One in particular is...


Chip, known as Roketman on Wordpress authors the blog The Pine Ridge Philospher and also in tandem authors Virginia Through My Lense as Rocket Man, here on Blogger.  He  took some of the most beautiful photos of my "rocks of solitude" during a trip back home to Virginia Beach.  For many of my old and new friends from Cox High, that means Chesapeake Beach, or Chic's Beach.  Some believe they're the same, but for locals, they're not.  Close kin, true... and the two combined have the uncanny ability to connect and reconnect kindred spirits.  Chip not only shared his photos with me that zapped me back in time in my own personal time machine to the late 60s and early 70s, but he actually dedicated a blog post to me.  The rocks worked their magic and brought him back to his sandy flip flop free Chesapeake Beach roots again.  Like they always have for me.  And even though I see the physical rocks rarely in my several to many years in between visits, I can see them easily and as vividly, as if it were only yesterday.  The route is through my heart to my mind.  Now, I have gorgeous photos at my disposal that I can look at again and again, and take that trip any ole time I want.  What could be more fun?  Only being there in person.  What else?

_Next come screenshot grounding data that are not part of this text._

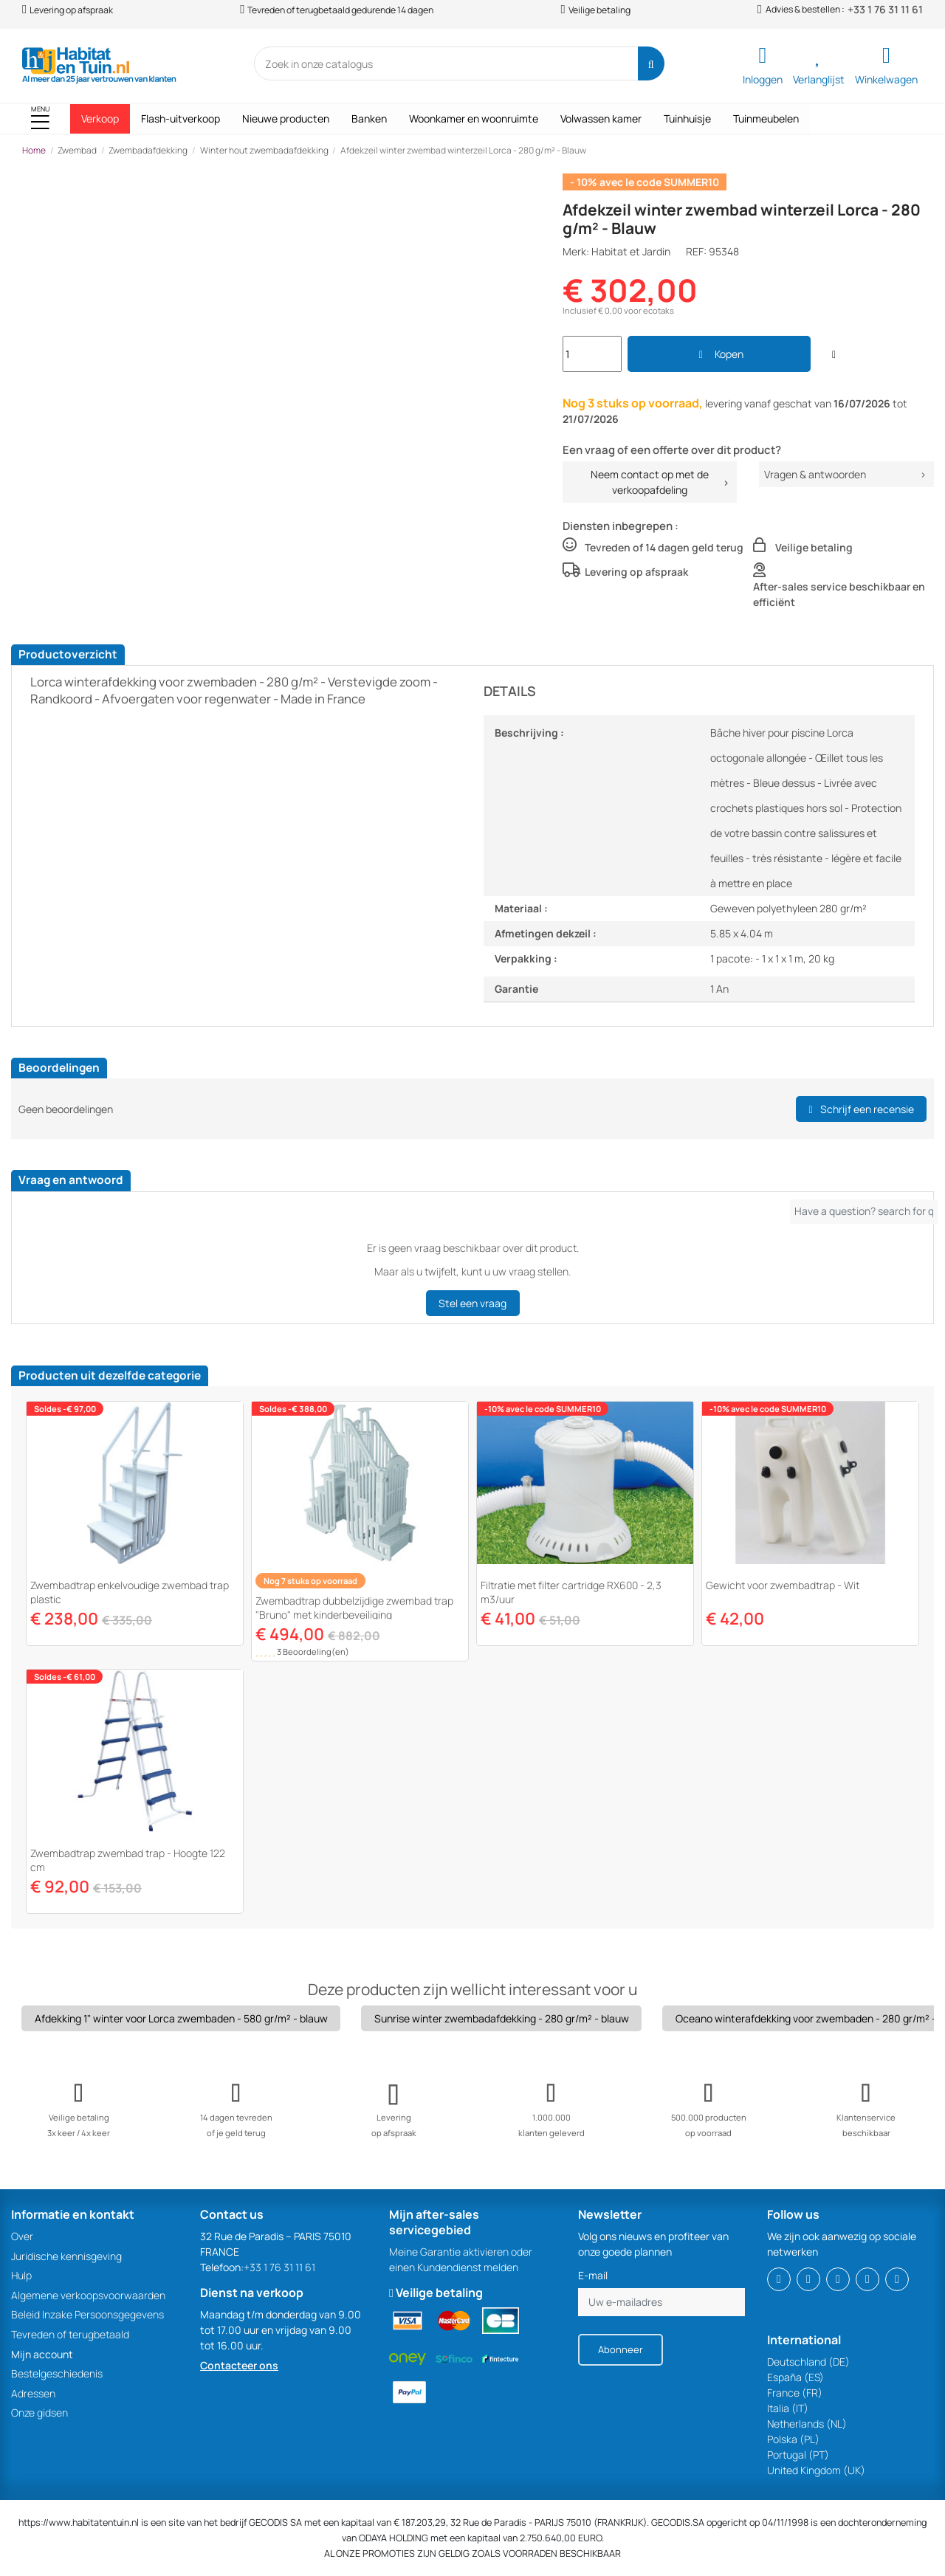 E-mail (593, 2275)
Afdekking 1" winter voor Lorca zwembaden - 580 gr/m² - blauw (181, 2018)
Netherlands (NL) (807, 2424)
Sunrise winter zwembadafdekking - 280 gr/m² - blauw (501, 2018)
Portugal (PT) (798, 2455)
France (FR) (794, 2393)
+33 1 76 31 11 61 (885, 10)
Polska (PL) (793, 2439)
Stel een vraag (472, 1303)
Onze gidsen (39, 2412)
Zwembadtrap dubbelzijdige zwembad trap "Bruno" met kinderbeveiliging (354, 1608)
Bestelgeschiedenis (57, 2373)
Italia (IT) (787, 2408)
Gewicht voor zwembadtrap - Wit (782, 1585)
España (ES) (795, 2377)
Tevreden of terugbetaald (70, 2334)
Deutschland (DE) (808, 2362)
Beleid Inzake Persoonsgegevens (87, 2314)
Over (22, 2236)
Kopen (718, 354)
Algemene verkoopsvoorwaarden (88, 2295)
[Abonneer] (620, 2350)
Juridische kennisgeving (66, 2256)
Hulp (21, 2275)
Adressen (33, 2393)
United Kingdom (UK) (816, 2470)
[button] (40, 119)
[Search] (651, 63)
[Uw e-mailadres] (661, 2302)
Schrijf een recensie (860, 1109)
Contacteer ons (239, 2365)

With that, I'm about to tie this off here so I can end with a breathtaking sunset over the rocks.  My rocks, as seen and captured by Chip through his view finder.  Notice that there is no wire strung between the old posts.  That's a great image and analogy of what's missing or damaged in my brain.  There are still frayed wires and new connections that need to be created from point A to point B in essence to complete my circuitry.  When I write.  When I take photos.  When I process photos.  I can tell much more work needs to be done.  So, I'm going to begin visualizing my brain as the fence portion next to my beloved rocks, and through imagery, I'm going rewire it.  I've tried to do similar visualizing a brain.  But, yuck!  Honestly it's not a fun image, nor one I can hold onto.  The rocks are a way different story.  The image is already embedded in my brain, and easily accessible.  On to my rocks...

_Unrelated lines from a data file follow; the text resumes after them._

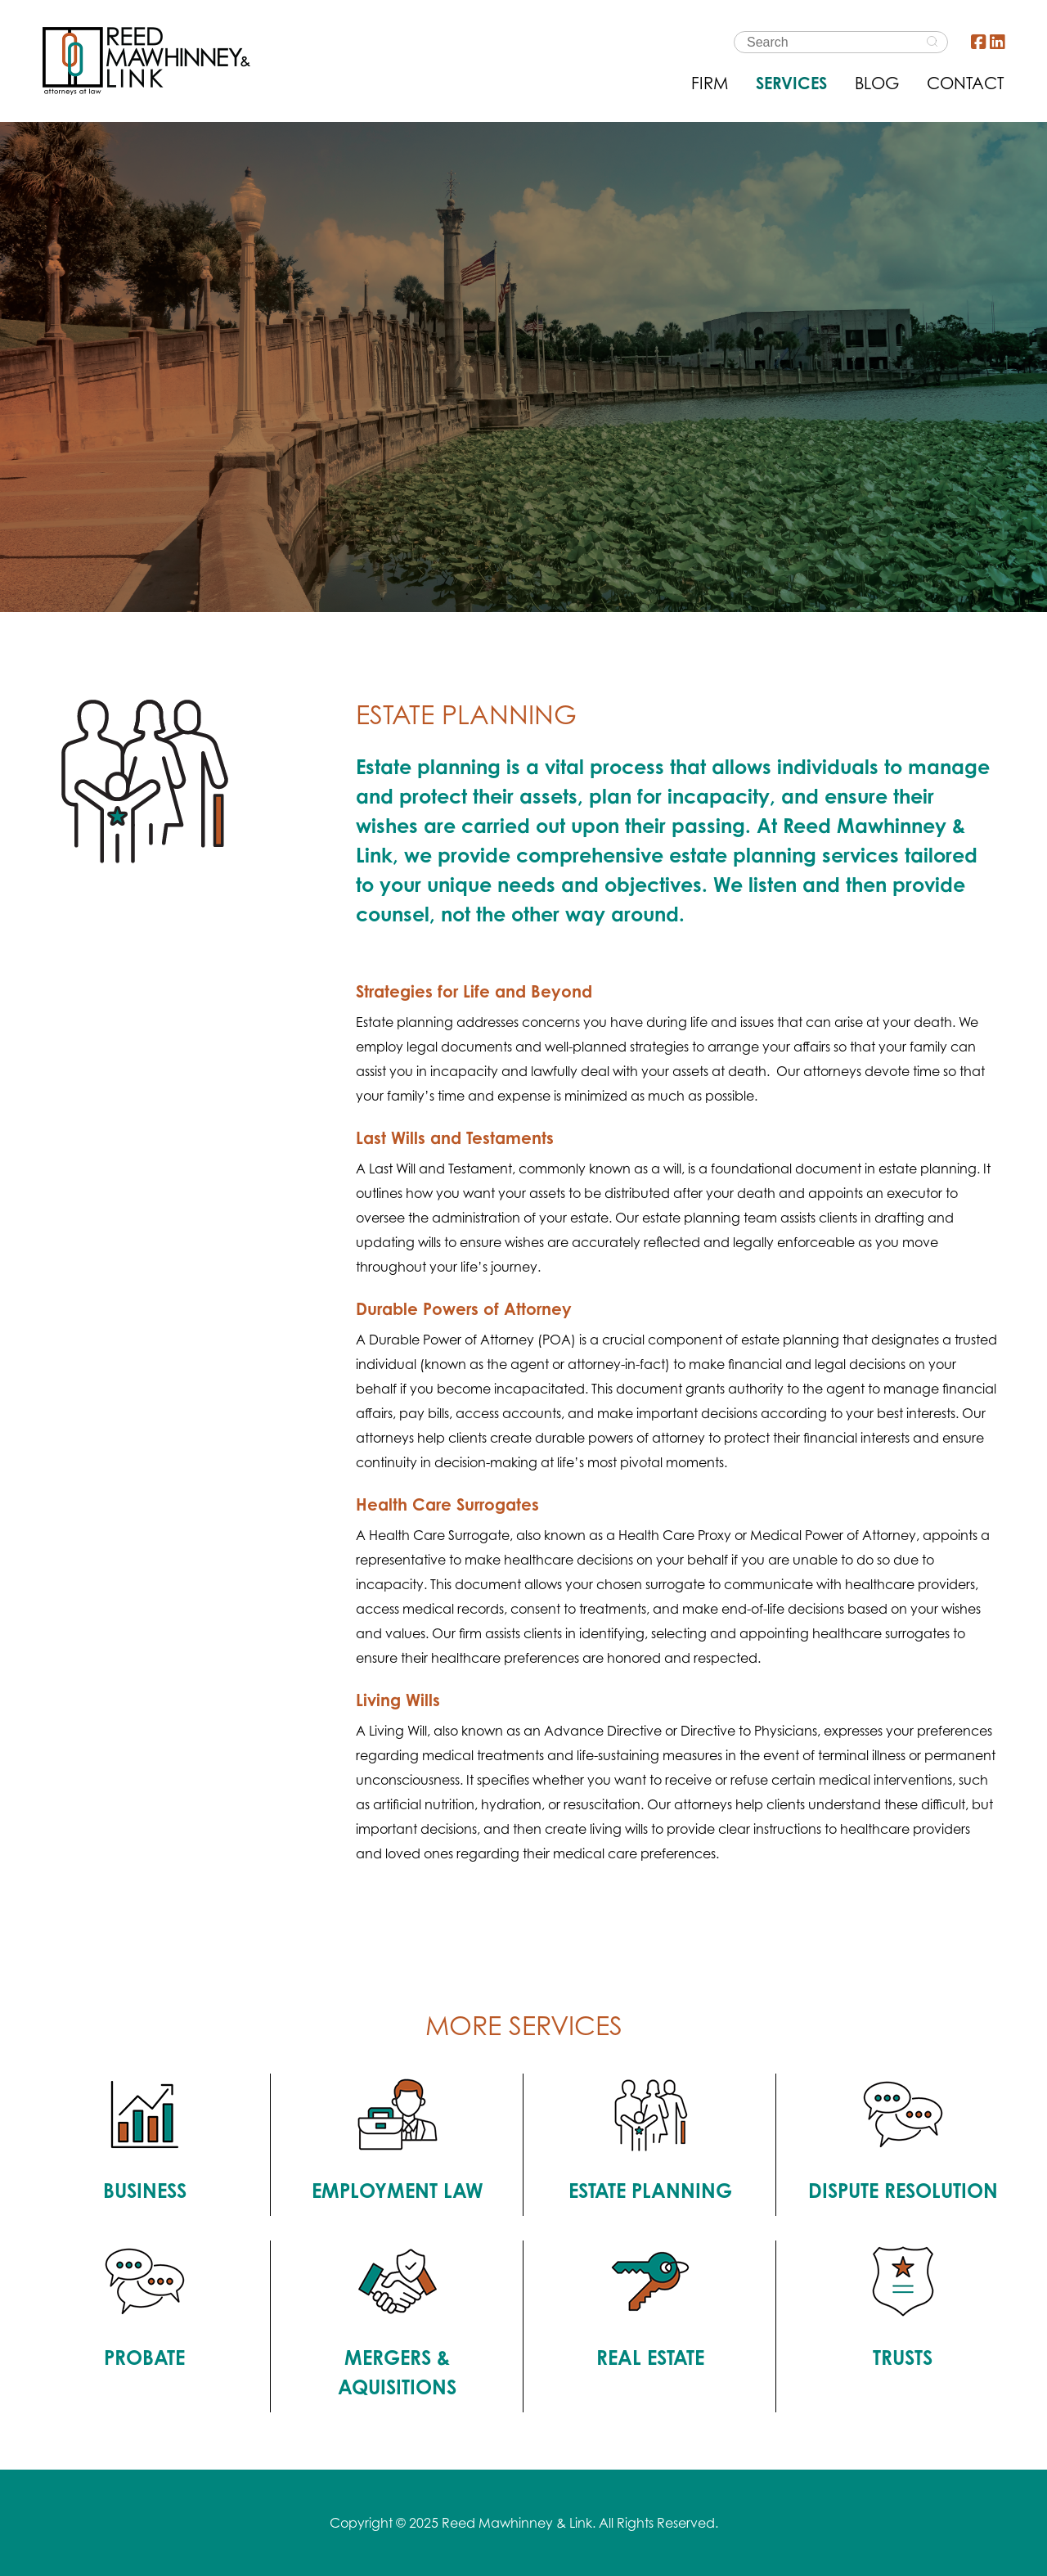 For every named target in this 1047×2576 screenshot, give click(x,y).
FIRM (709, 83)
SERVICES (791, 83)
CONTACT (965, 83)
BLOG (877, 83)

And now I find myself in the place where I have an abundance of "stuff" I want to share.  Writing makes the words flow and the brain begin to tick.  Thoughts, photos, things my husband and I have done recently all want out of my head.  As well, as stories about my three Springers, Chance, Sydney, and Summer, and our new little foster, Roxy.  Also, information I want put out there on what I consider downright evil groups like PETA.  Or, in their case, just take a stand against them via my blog.  I'm always and forever writing in my head.  There's poetry there, too.  And even bouts of phoetry.  My blog laundry list also contains news about ways the Lord has been dealing with and speaking to me.  Mostly via my devotions, and of late, through several very special friends He's put into my life.  Stuff I've been writing in my head.   But for now, I'm outta here!  Next stop, Hamlet!


             All photo credits in this blog entry go to Chip Allen 

1 comment:

Unknown said...

Thank you, Jeanne, not just for featuring me in this blog but for asking me to get a few shots of the rocks for you. That request had me going back several times while we were home to get just the right shot. It also inspired me to think back on just what that place means to me and how best to capture and convey those feelings. Many memories came flooding back, mostly happy but a few sad,but I left there with a smile on my face and my soul recharged. Once again, thank you.